▶ [Task details] Gather every line from the entries below that includes "shop".

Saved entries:
BEGIN

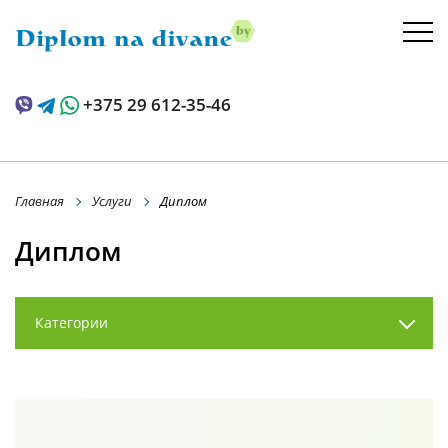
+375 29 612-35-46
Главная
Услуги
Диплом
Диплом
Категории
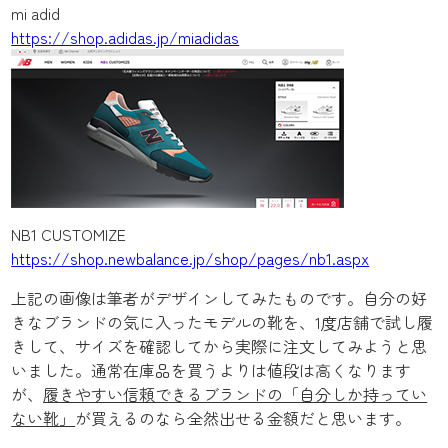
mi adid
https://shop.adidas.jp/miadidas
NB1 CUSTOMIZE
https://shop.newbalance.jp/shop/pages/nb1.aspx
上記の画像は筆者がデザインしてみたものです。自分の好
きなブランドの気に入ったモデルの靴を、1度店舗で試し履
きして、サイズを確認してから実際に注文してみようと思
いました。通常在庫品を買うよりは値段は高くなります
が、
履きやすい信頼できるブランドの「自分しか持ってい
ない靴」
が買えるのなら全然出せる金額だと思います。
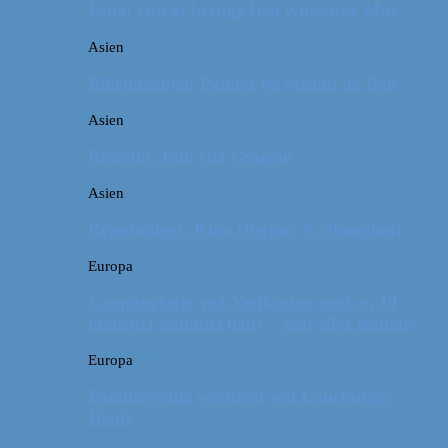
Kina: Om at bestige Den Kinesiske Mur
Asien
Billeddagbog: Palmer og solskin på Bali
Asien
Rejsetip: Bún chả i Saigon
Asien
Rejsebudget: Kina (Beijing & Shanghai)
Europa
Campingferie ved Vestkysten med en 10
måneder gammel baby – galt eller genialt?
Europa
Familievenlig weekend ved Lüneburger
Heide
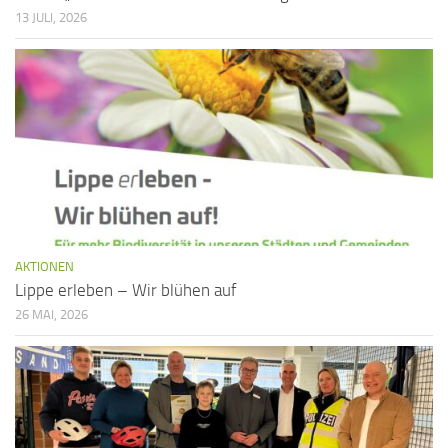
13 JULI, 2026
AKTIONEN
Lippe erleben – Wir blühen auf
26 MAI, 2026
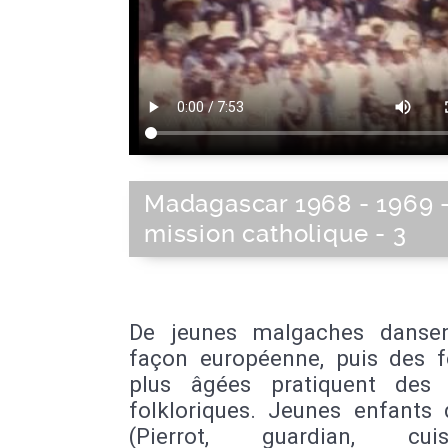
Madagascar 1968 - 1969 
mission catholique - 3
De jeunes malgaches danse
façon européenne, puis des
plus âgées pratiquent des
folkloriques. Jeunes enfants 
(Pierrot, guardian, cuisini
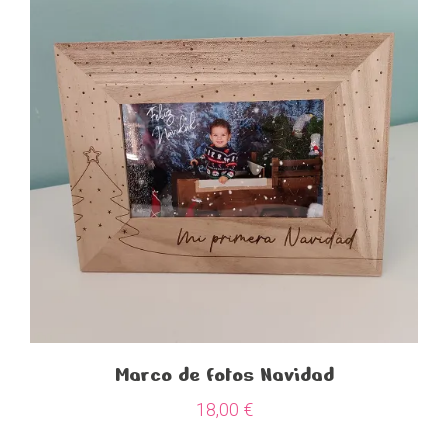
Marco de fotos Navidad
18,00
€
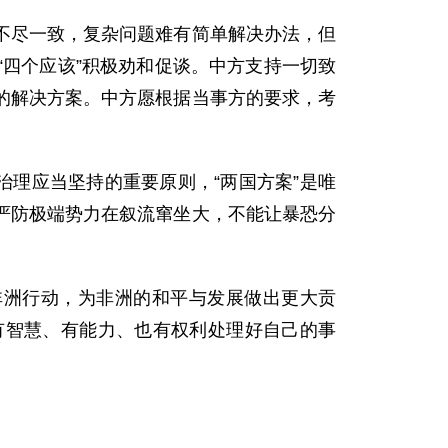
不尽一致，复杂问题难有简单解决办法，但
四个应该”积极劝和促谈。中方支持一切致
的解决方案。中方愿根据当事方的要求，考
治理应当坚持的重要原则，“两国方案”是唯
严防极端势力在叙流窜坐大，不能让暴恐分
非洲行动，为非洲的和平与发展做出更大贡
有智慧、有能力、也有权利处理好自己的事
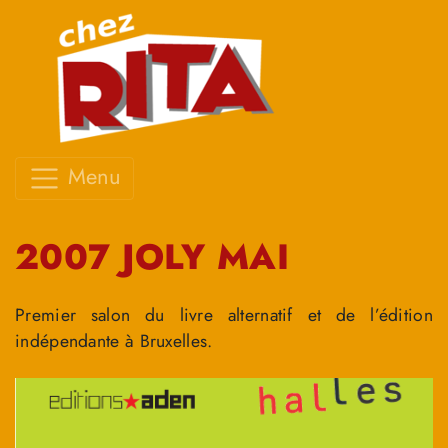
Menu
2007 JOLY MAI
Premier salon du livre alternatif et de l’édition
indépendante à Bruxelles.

END

▶ [Expected output]
https://shop.adidas.jp/miadidas
https://shop.newbalance.jp/shop/pages/nb1.aspx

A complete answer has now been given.